┌─ Available records

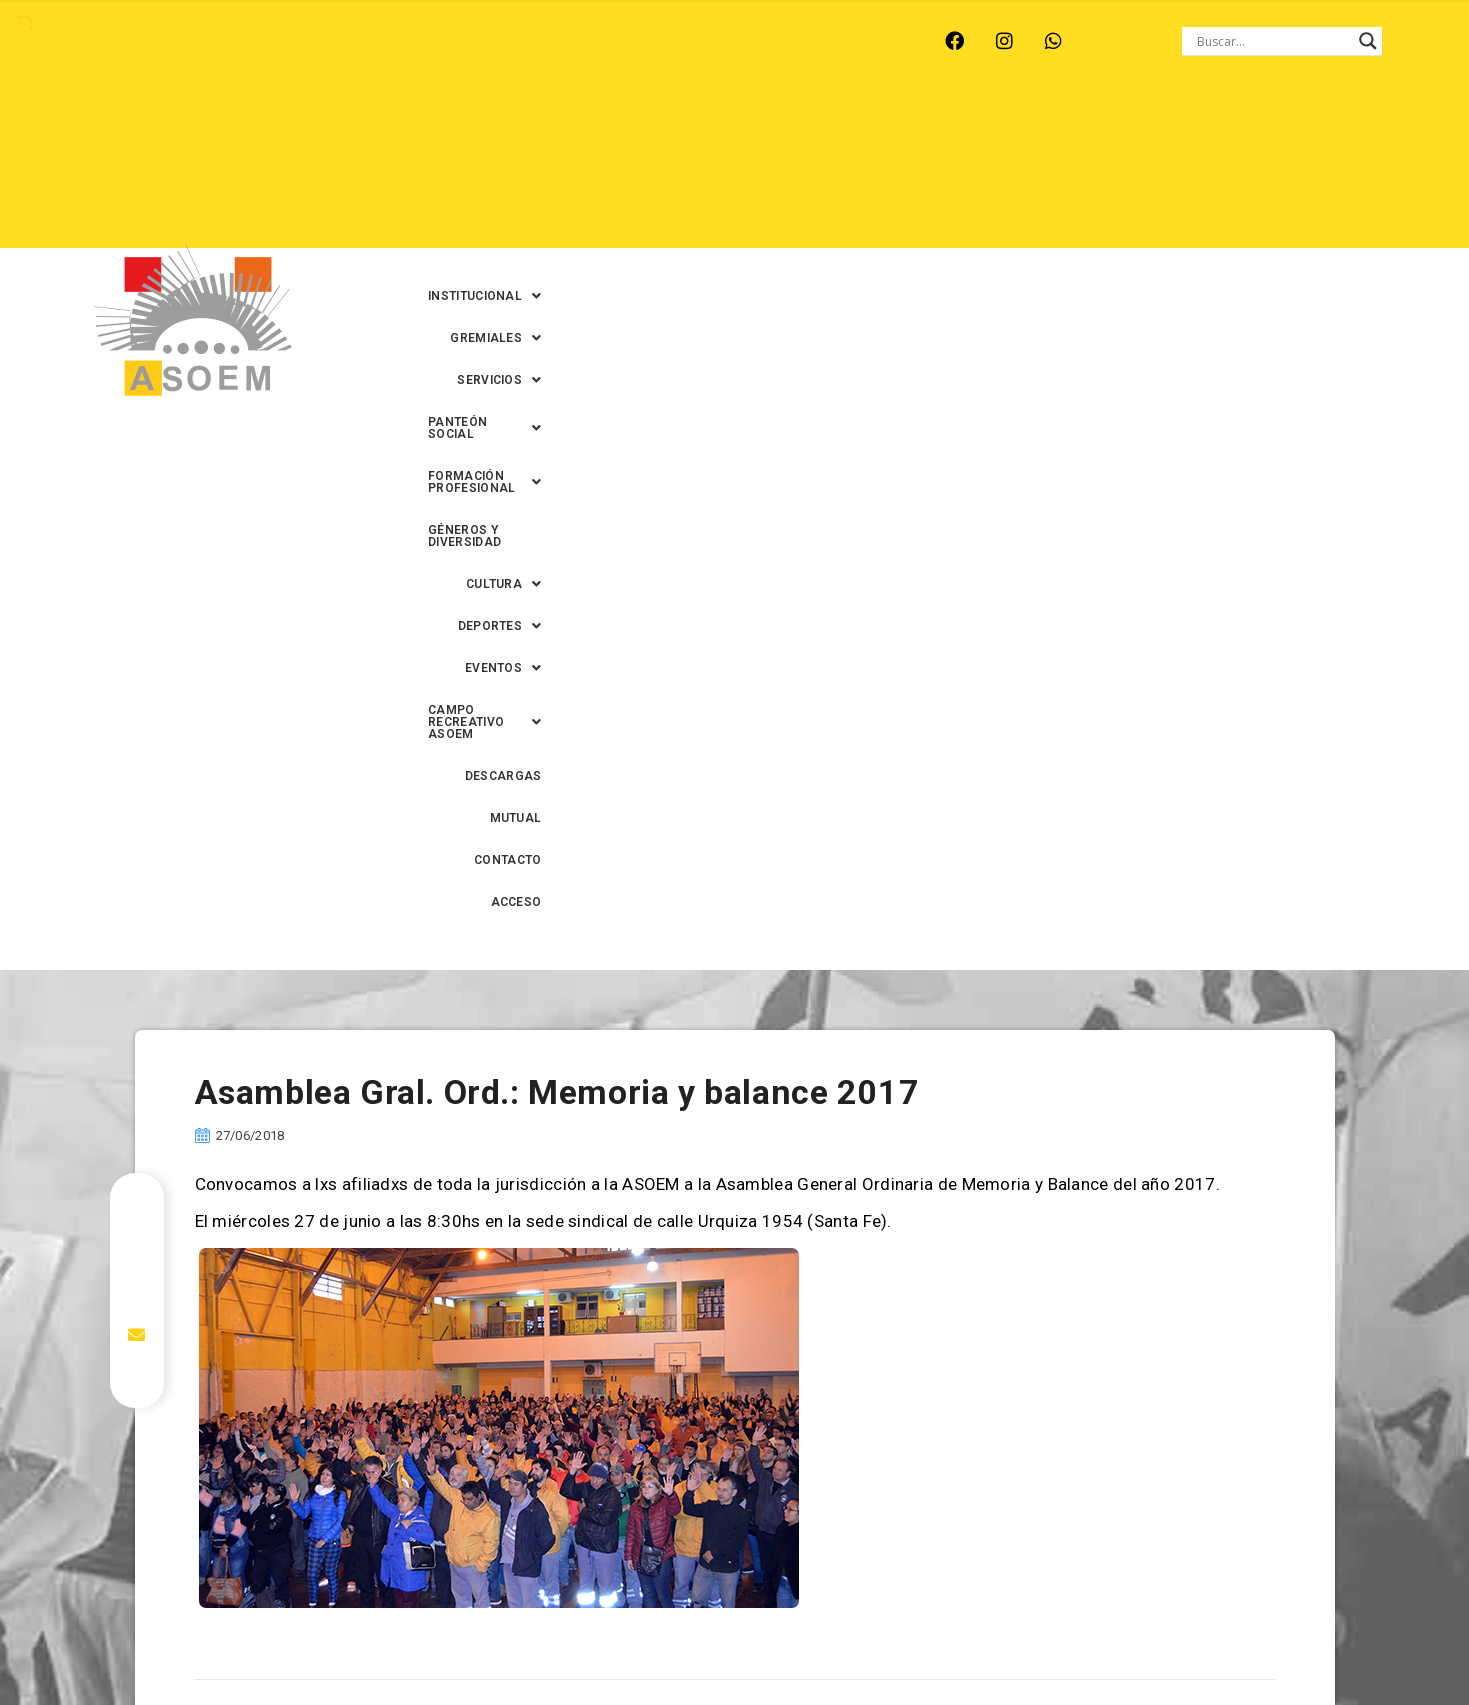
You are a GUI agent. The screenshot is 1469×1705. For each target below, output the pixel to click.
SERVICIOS (864, 129)
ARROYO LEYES (126, 41)
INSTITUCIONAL (614, 129)
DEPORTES (800, 171)
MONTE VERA (253, 41)
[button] (614, 129)
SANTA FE (530, 41)
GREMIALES (746, 129)
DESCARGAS (1240, 171)
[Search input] (1273, 41)
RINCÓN (441, 41)
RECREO (356, 41)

└─

**Task description**: From the first record to the last, restate everything exactly but omit the pictures.

**Response to this task**:
You are a GUI agent. The screenshot is 1469×1705. For each target below, output the pixel to click.
SERVICIOS (864, 129)
ARROYO LEYES (126, 41)
INSTITUCIONAL (614, 129)
DEPORTES (800, 171)
MONTE VERA (253, 41)
[button] (614, 129)
SANTA FE (530, 41)
GREMIALES (746, 129)
DESCARGAS (1240, 171)
[Search input] (1273, 41)
RINCÓN (441, 41)
RECREO (356, 41)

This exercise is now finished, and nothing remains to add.